En l’état de difficultés de remboursement et après plusieurs relances, la SA TOYOTA FRANCE FINANCEMENT a délivré à Madame [C] [N], par courrier recommandé avec accusé de réception, une mise en demeure en date du 12 janvier 2024 lui demandant de s’acquitter des loyers dus mais non réglés d’un montant total de 3 124,58€ sous huitaine.
Par courrier recommandé avec accusé de réception en date du 07 mai 2024, la SA TOYOTA FRANCE FINANCEMENT a notifié à Madame [C] [N] la résiliation des contrats de location et d’assurance, la mettant en demeure de lui restituer le véhicule et de lui régler la somme de 30 257,23€ en paiement de sa créance.

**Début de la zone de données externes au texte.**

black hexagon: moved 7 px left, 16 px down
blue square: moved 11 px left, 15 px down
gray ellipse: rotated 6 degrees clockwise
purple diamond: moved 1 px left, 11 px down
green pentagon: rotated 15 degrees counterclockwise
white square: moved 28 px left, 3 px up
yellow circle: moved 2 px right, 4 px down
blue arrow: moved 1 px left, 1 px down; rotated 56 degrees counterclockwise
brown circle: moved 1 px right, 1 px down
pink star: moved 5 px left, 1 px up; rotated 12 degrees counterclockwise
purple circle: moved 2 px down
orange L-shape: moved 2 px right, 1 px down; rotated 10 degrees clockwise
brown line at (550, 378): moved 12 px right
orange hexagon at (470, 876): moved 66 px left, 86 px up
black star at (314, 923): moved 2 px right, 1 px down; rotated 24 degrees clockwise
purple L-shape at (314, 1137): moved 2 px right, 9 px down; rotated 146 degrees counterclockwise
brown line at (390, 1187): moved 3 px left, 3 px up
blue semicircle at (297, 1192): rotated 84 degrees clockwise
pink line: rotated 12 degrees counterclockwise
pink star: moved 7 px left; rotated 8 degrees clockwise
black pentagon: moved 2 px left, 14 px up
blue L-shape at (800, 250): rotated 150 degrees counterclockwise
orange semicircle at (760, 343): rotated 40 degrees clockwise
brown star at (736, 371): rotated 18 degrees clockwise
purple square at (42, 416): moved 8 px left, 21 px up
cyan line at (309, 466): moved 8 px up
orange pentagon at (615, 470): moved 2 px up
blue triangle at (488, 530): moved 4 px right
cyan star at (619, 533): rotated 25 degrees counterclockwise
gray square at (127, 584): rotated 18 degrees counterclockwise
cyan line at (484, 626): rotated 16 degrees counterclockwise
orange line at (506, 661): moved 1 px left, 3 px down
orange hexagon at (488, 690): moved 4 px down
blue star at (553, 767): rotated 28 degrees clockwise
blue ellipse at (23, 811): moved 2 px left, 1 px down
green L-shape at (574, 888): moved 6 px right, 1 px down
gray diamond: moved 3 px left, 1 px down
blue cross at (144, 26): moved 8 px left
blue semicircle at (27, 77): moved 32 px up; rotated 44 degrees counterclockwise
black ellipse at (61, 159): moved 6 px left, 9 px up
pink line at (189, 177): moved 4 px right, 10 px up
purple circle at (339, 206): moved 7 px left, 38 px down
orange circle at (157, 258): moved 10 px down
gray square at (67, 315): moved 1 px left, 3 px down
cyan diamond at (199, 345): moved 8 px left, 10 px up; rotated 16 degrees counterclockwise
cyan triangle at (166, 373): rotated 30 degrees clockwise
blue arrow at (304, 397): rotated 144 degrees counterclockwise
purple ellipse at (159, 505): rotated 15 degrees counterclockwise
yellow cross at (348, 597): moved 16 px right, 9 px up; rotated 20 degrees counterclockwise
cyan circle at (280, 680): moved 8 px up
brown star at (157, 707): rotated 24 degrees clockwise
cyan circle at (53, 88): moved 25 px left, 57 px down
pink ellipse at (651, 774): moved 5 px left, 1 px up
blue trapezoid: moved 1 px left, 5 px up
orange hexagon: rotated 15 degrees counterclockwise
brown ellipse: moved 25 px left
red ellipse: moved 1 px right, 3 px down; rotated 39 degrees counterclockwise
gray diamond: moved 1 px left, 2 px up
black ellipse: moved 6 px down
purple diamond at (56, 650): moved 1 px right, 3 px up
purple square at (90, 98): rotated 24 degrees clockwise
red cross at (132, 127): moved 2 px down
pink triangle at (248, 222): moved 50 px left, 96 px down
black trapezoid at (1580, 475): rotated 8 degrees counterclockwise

Par exploit du 29 avril 2025, la SA TOYOTA FRANCE FINANCEMENT a fait assigner Madame [C] [N] devant le présent tribunal, aux fins qu’il :
la condamne à lui payer la somme de 18 330,41€ avec intérêts au taux contractuel (TMO+50%) à compter du 05 juillet 2023, date du premier impayé et jusqu’à parfait paiement ;la condamne à lui payer la somme de 500€ au titre des dispositions de l’article 700 du Code de procédure civile, outre les entiers dépens.Le dossier est fixé à l’audience du 10 juin 2025 où la SA TOYOTA FRANCE FINANCEMENT a comparu représentée et a sollicité le bénéfice de son assignation.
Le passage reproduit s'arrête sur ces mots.